6.3 Interval estimation of two normal populations
(1) Two total variance known
The function Twosample.ci () that calculates the confidence interval in R is as follows, with the input parameter being the standard deviation of sample x, Y, confidence α, and two samples.
> twosample.ci=function (X,Y,ALPHA,SIGMA1,SIGMA2) {+ n1=length (x); N2=length (y) + xbar=mean (x)-mean (y) + Z =qnorm (1-ALPHA/2) *sqrt (SIGMA1^2/N1+SIGMA2^2/N2) + C (xbar-z,xbar+z) +}
The z-Test function z.test () described above can be used to calculate the confidence interval of the two population mean difference in the case that the two population variance is known, and to illustrate the known standard deviation values by parameter sigma.x and SIGMA.Y respectively.
Cases:
Bamberger's is a 0-pass store that provides the community with popular goods, and in an effort to maintain the good reputation of the store, the company implemented a plan to extend the business hours to the night. The Bamberger's sales data for the 27 typical weeks before and after the extended business hours were used as an example (in million units) to calculate the interval estimation of the mean difference between the two samples, so as to show the effect after the plan was implemented. First look at the basic types of data and draw a histogram comparison.
> sales=read.table ("D:/program files/rstudio/sales.txt", header=t) > Head (Sales) prior Post1 67.90 86.102 76.12 71.133 68.64 116.254 74.94 102.605 63.32 97.516 50.43 65.39> Attach (Sales) > par ( Mfrow=c) > hist (Prior) #分别绘制计划前后销售额的直方图 > hist (POST)
As can be seen from the histogram, the sales sample is generally distributed, assuming that the overall standard deviation before and after the planned implementation is 8 and 12, call the function written above, and calculate the confidence interval of the sample mean difference at confidence level 1-a
> Twosample.ci (post,prior,alpha=0.05,8,12) [1] 19.10298 29.98295> z.test (post,prior,sigma.x=8,sigma.y=12) $ CONF.INT[1] 19.10298 29.98295attr (, "Conf.level") [1] 0.95
The result of the interval estimate is that Bamberger's company extended business hours Hou Zhou a significant increase in turnover, the range of the increase is [19.10, 29.98]
(2) two total variance unknown but equal
Just as the calculation sheet.
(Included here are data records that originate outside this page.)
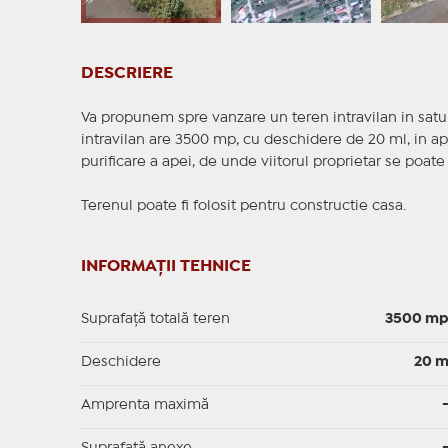
DESCRIERE
Va propunem spre vanzare un teren intravilan in satul 
intravilan are 3500 mp, cu deschidere de 20 ml, in apr
purificare a apei, de unde viitorul proprietar se poate
Terenul poate fi folosit pentru constructie casa.
INFORMAȚII TEHNICE
Suprafață totală teren
3500 m
Deschidere
20 
Amprenta maximă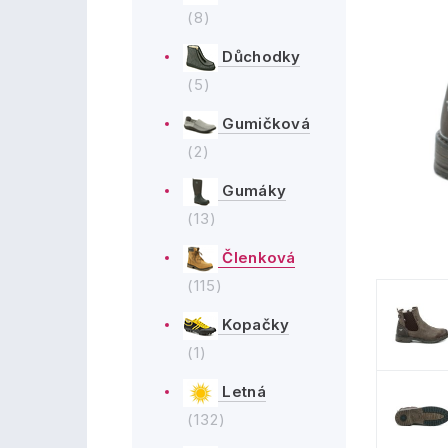
(8)
Důchodky
(5)
Gumičková
(2)
Gumáky
(13)
Členková
(115)
Kopačky
(1)
Letná
(132)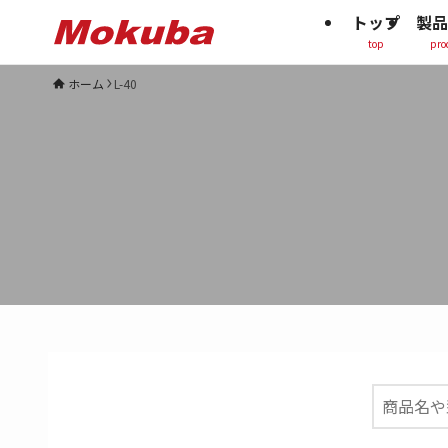
トップ
製品
top
pro
ホーム
L-40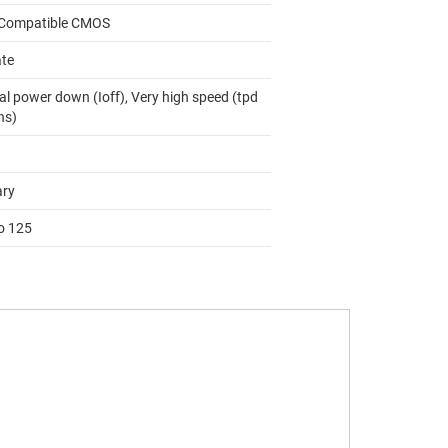
Compatible CMOS
ate
al power down (Ioff), Very high speed (tpd
ns)
ary
to 125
The confidence interval of the normal population mean, the function t.test () in R can also be used to find the confidence interval of the difference between the two populations, the mountain is equal to the total variance, and the parameter var.equal in it needs to be set to true.
> t.test (post,prior,var.equal=true) $conf. int[1] 18.66541 30.42051attr (, "Conf.level") [1] 0.95
The results of the calculation can also be concluded: Barnberger's company extended business hours Hou Zhou turnover increased significantly, at 0.95 confidence level, the confidence interval of the increase in turnover is [18.67,30.42]
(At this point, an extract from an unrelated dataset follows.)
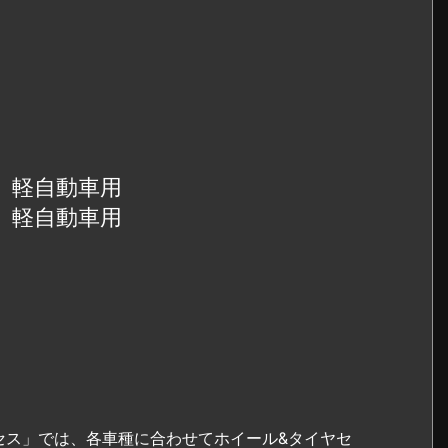
45 軽自動車用
45 軽自動車用
セス」では、各車種に合わせてホイール&タイヤセ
(3) Two total variance unknown and unequal
There is no direct function available in R, still need to write a function manually twasarnple.ci2 ()
> twosample.ci2=function (x,y,alpha) {+ n1=length (x); N2=length (y) + Xbar=mean (x)-mean (y) + S1=var (x) ; S2=var (y) + nu= (s1/n1+s2/n2) ^2/(s1^2/n1^2/(n1-1) +s2^2/n2^2/(n2-1)) + z=qt (1-alpha/2,nu) *sqrt (s1/n1+s2/n2 ) + C (xbar-z,xbar+z) +}
In the actual analysis, the variance of the two populations is unknown and unequal is the most common case, in the case of Bamberger ' s company if the variance before and after the extended business hours is unknown and unequal, the confidence interval of the sample mean difference will be calculated by the function written above:
> Twosample.ci2 (post,prior,0.05) [1] 18.63821 30.44771
Compared to before, the increase in the average value of the sample after the extension of business hours, the confidence area of the difference between the two samples is [18.64, 30.45] because of the unknown variance, in the interval estimates can be used less information, so at the same level of confidence, the estimated confidence interval is relatively wider.
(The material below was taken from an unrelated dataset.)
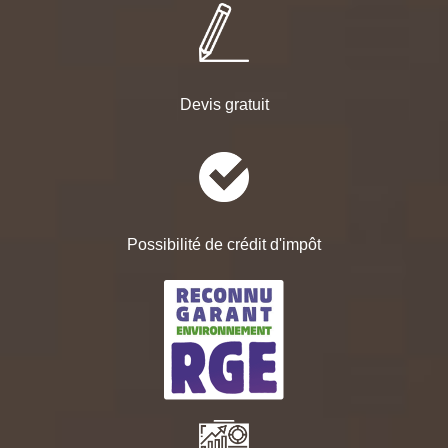
Devis gratuit
Possibilité de crédit d'impôt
6.3.2 interval Estimation of two-variance ratio
The estimation of variance ratio is closely related to the hypothesis test of variance, so the function var.test () in R can be used to calculate the confidence interval of two normal total square pickup directly, and the calling format is as follows:
Var.test (x, y, ratio = 1, alternative = C ("two.sided", "less", "greater"), conf.level = 0.95, ...) > var.test (prior,post) $conf. int[1] 0.1772458 0.8534348attr (, "Conf.level") [1] 0.95
The result of the calculation of the function var.test () shows that the two variance ratio is estimated to be [0.1772, 0.8534] at 95% confidence level, which shows that the fluctuation of weekly turnover becomes larger after the increase of turnover.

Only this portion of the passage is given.